Prof. Nguyen received the IEEE TRANSACTIONS ON SIGNAL PROCESSING
Paper Award (in the Image and Multidimensional Processing area) for the paper
he co-wrote wth Prof. P. P. Vaidyanathan on linear-phase perfect-reconstruction
filterbanks in 1992. He received the NSF Career Award in 1995 and is currently
the Series Editor (for Digital Signal Processing) for Academic Press. He served
as an Associate Editor of the IEEE TRANSACTIONS ON SIGNAL PROCESSING
from 1994 to 1996 and of the IEEE TRANSACTIONS ON CIRCUITS AND SYSTEMS
from 1996 to 1997. He received the Technology Award from Boston University
for his invention on Integer DCT (with Y. J. Chen and S. Oraintara). He
Co-Organizes (with Prof. G. Strang at MIT) several workshops on wavelets
and also served on the DSP Technical Committee of the IEEE CAS society.

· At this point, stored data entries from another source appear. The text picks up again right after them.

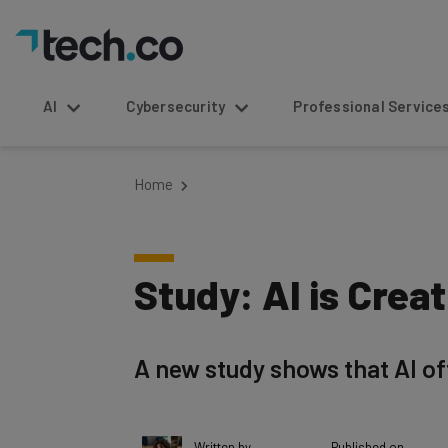
AI
Cybersecurity
Professional Service
Home
Study: AI is Crea
A new study shows that AI of
Written by
Published on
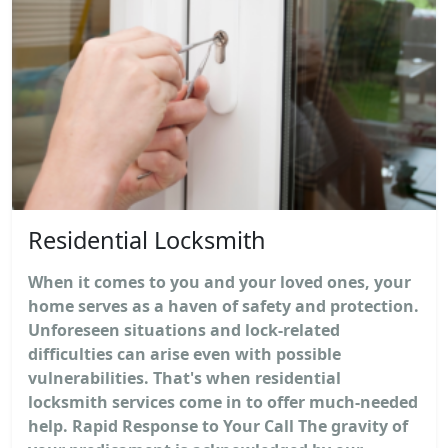
Residential Locksmith
When it comes to you and your loved ones, your
home serves as a haven of safety and protection.
Unforeseen situations and lock-related
difficulties can arise even with possible
vulnerabilities. That's when residential
locksmith services come in to offer much-needed
help. Rapid Response to Your Call The gravity of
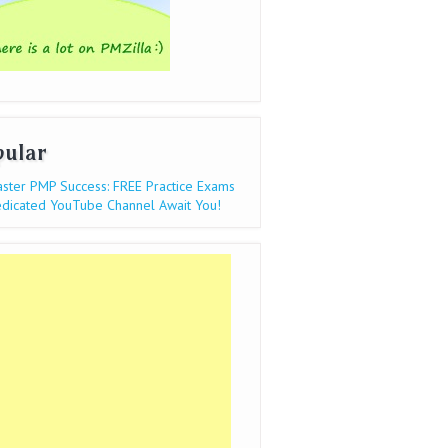
pular
ster PMP Success: FREE Practice Exams
dicated YouTube Channel Await You!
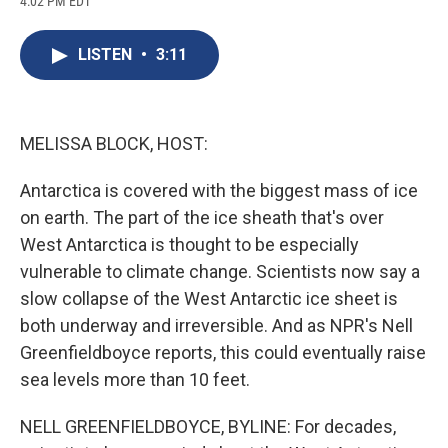
4:02 PM EDT
a
l
h
l
i
m
c
u
r
i
n
a
e
e
e
p
k
i
LISTEN
•
3:11
b
s
a
b
e
l
o
k
d
o
d
o
y
s
a
I
k
r
n
d
MELISSA BLOCK, HOST:
Antarctica is covered with the biggest mass of ice
on earth. The part of the ice sheath that's over
West Antarctica is thought to be especially
vulnerable to climate change. Scientists now say a
slow collapse of the West Antarctic ice sheet is
both underway and irreversible. And as NPR's Nell
Greenfieldboyce reports, this could eventually raise
sea levels more than 10 feet.
NELL GREENFIELDBOYCE, BYLINE: For decades,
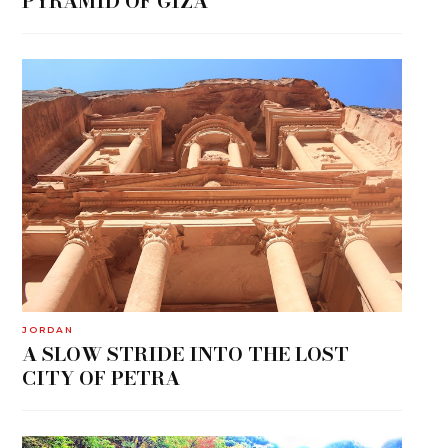
PYRAMID OF GIZA
JORDAN
A SLOW STRIDE INTO THE LOST
CITY OF PETRA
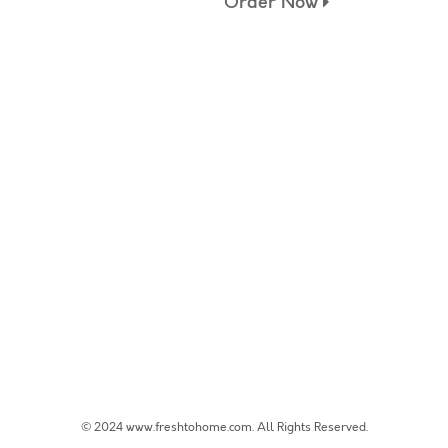
Order Now
© 2024 www.freshtohome.com. All Rights Reserved.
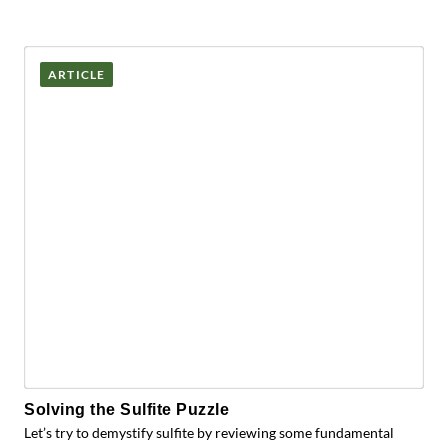
ARTICLE
Solving the Sulfite Puzzle
Let’s try to demystify sulfite by reviewing some fundamental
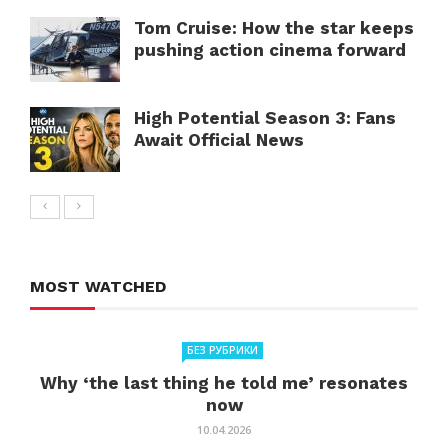
Tom Cruise: How the star keeps
pushing action cinema forward
High Potential Season 3: Fans
Await Official News
MOST WATCHED
БЕЗ РУБРИКИ
Why ‘the last thing he told me’ resonates
now
10.04.2026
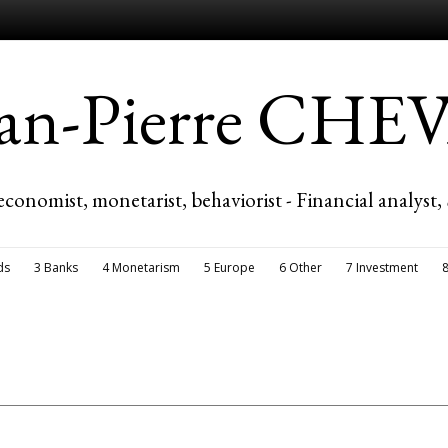
ean-Pierre CH
economist, monetarist, behaviorist - Financial analyst,
ds
3 Banks
4 Monetarism
5 Europe
6 Other
7 Investment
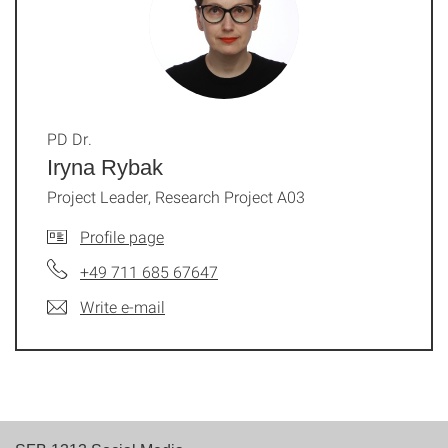
PD Dr.
Iryna Rybak
Project Leader, Research Project A03
Profile page
+49 711 685 67647
Write e-mail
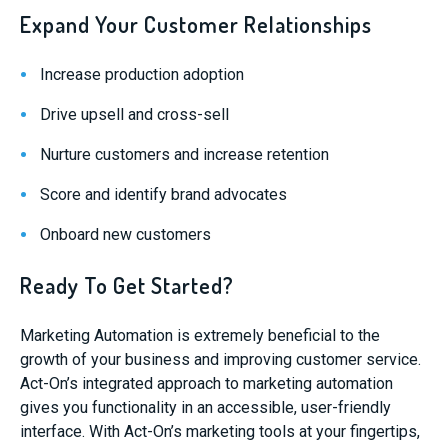
Expand Your Customer Relationships
Increase production adoption
Drive upsell and cross-sell
Nurture customers and increase retention
Score and identify brand advocates
Onboard new customers
Ready To Get Started?
Marketing Automation is extremely beneficial to the
growth of your business and improving customer service.
Act-On’s integrated approach to marketing automation
gives you functionality in an accessible, user-friendly
interface. With Act-On’s marketing tools at your fingertips,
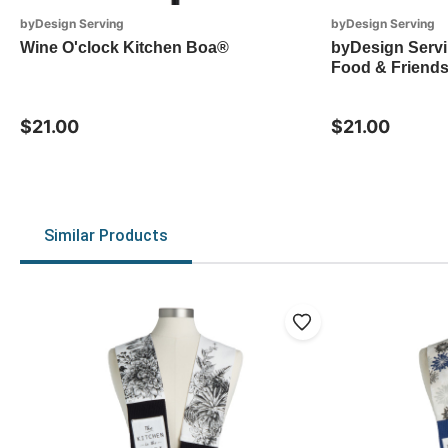
byDesign Serving
byDesign Serving
Wine O'clock Kitchen Boa®
byDesign Servi
Food & Friends
$21.00
$21.00
Similar Products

Gilbert Strang was an undergraduate at the Massachusetts Institute of
Technology (MIT), Cambridge, and a Rhodes Scholar at Balliol College,
Oxford, U.K. He received the Ph.D. degree from the University of California,
Los Angeles. Since then, he has been a Professor of mathematics at MIT. He
has published a monograph with G. Fix entitled “An Analysis of the Finite
Element Method,” and six textbooks: Introduction to Linear Algebra (1993,
1998); Linear Algebra and Its Applications (1976, 1980, 1988); Introduction to
Applied Mathematics (1986); Calculus (1991); Wavelets and Filter Banks [with
T. Nguyen (1996)]; Linear Algebra, Geodesy, and GPS [with K. Borre (1997)].
Dr. Strang served as President of SIAM from 1999 to 2000. He is an Honorary
Fellow of Balliol College and has been a Sloan Fellow and a Fairchild Scholar.
He is a Fellow of the American Academy of Arts and Sciences.